These days I hear the terms
Observability, Monitoring, and APM, or Application Performance Management
thrown around seemingly interchangeably, but these terms actually mean quite different
things. So let's dive in head first and see an example of how exactly these things differ. So to
start I'm going to start with kind of a Java EE application, it's kind of old school, we'll
go back you know maybe a decade. And let's say that we've got some components in this Java EE app
that actually power it. So something important to remember here although we might be using a SOA, or
service oriented architecture, this is not exactly microservices. So they're not communicating over
Rest APIs. So you have some inherent advantages here, for example you can take advantage of
like the framework the Java EE framework to output log files which will probably all come
out into the same directory and the timestamps match up so things are good. In addition, you
could take advantage of something like an APM solution which is kind of like a one size fits
all set and forget so you install it and it'll kind of get rich analytics and data and metrics
about the running services within the application. So essentially what we've done is we've made
our system observable so that you know our Ops teams were then able to kind of look into
it and identify problems and figure out you know if anything needed to be done. So for the
business objectives back then this was essentially good enough, but this tends to fall apart very
quickly when you start to move to a more cloud native approach where you have multiple run times
and multiple kind of layers to the architecture. So let's say we have an example app here. So we'll
say we'll start with node as a front end. Let's say we also have a Java backend application. And
then finally let's say we also have a Python app which is doing some data processing. So let's
see how these things work with each other so the front-end app probably talks to the Java app
and also the Python app for some data processing. The Java app probably communicates with a database
and then the Python app probably talks to the Java app for kind of crud operations. So this is kind
of my quick sketch, kind of a dummy layout for a microservices based application. You can take it a
step further and even say that this is all running within Kubernetes. So we've got these
container-based applications running in a cluster. So immediately the first problem I can
see here is that with multiple runtimes we now have to think about multiple
different agents or ways to collect data. So instead of just one APM tool we might have
to start thinking about pulling in multiple so how would we con consolidate all
that data right so that's a challenge. In addition, let's think about things like
logging. So each of these runtimes probably outputting logs in a different place, and you
know, we have to figure out how we consolidate all those. Maybe we use a log streaming service.
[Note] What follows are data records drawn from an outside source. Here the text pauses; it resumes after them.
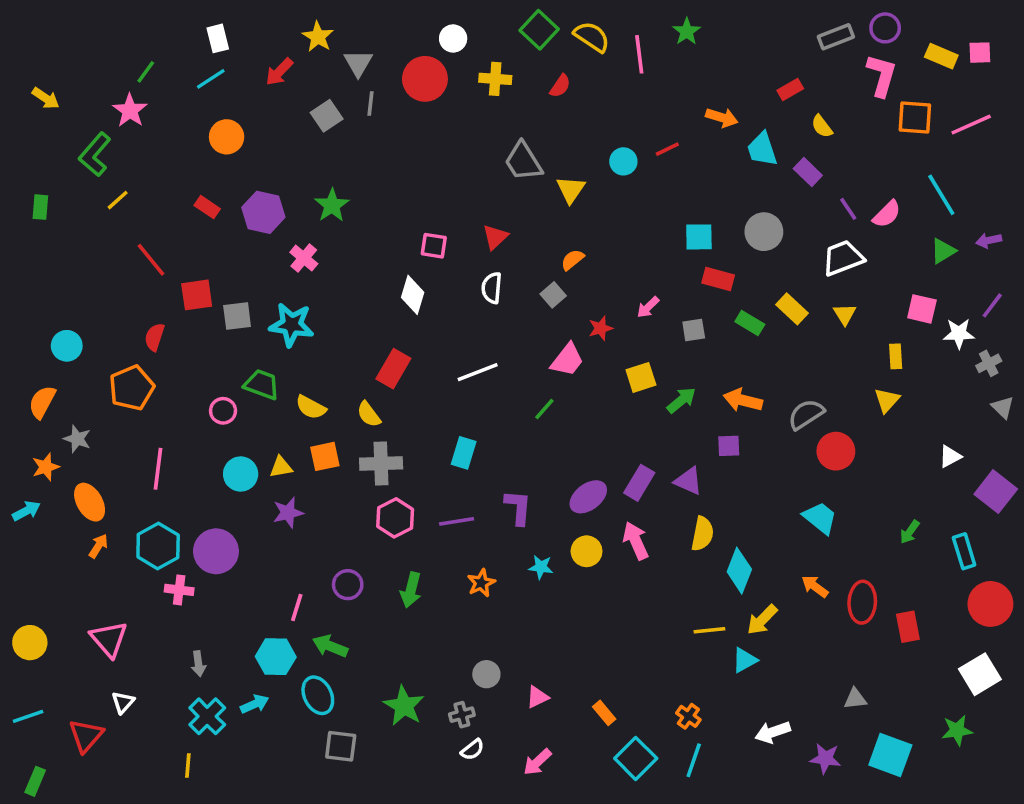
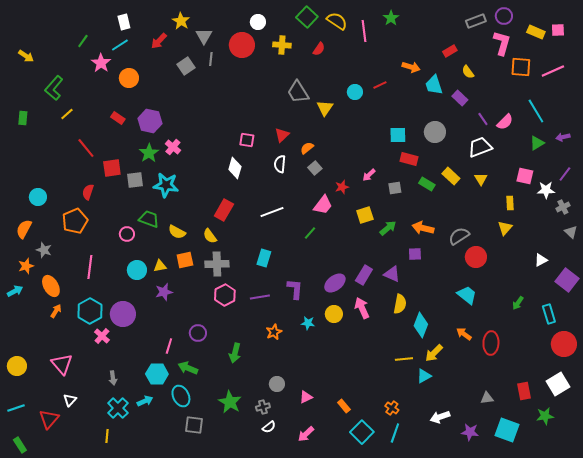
pink star: (130, 110) -> (101, 63), moved
green star: (332, 205) -> (149, 153), moved
orange semicircle: (572, 260) -> (307, 148), moved
pink cross: (179, 590) -> (102, 336), turned 35
green arrow: (411, 590) -> (235, 353), moved
red rectangle: (908, 627) -> (524, 391), moved
green rectangle: (35, 781) -> (20, 445), turned -56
Regardless you can see the complexity starts to grow. And finally, as you add more services and
microservices components to this architecture, say a user comes in where try to actually access
one of these services and they run into an error you need to trace that request through the
multiple services. Well unless you have the right architecture infrastructure in place,
you know something like headers on requests, maybe a way to handle web sockets, things are
going to start to get messy and you can see how the technical complexity grows quite large. So
here's where Observability comes in and actually differs, and differs itself from kind of standard
APM tools. It thinks about the more holistic cloud cloud-native approach for being able to do
things like logging and monitoring and that kind of thing. So I'll say there's three major
steps for any sort of Observability solution. We'll start with the first one we'll call
it collect, because we need to collect data. Then we'll go to monitor, and we'll talk about
this because this is you know part of monitoring. And finally we'll end with analyze, kind of doing
something with the actual data that you have so with the collect step, you know first thing let's
say that we actually made our system observable. So the great thing is with Kubernetes you get
some CPU memory data automatically. So let's say we get some of that, we get some logs from the
application all streaming to the same location and let's say we even get some other stuff like
high availability numbers or average latency, you know things that we want to
be able to track and monitor. So that brings me to my next step.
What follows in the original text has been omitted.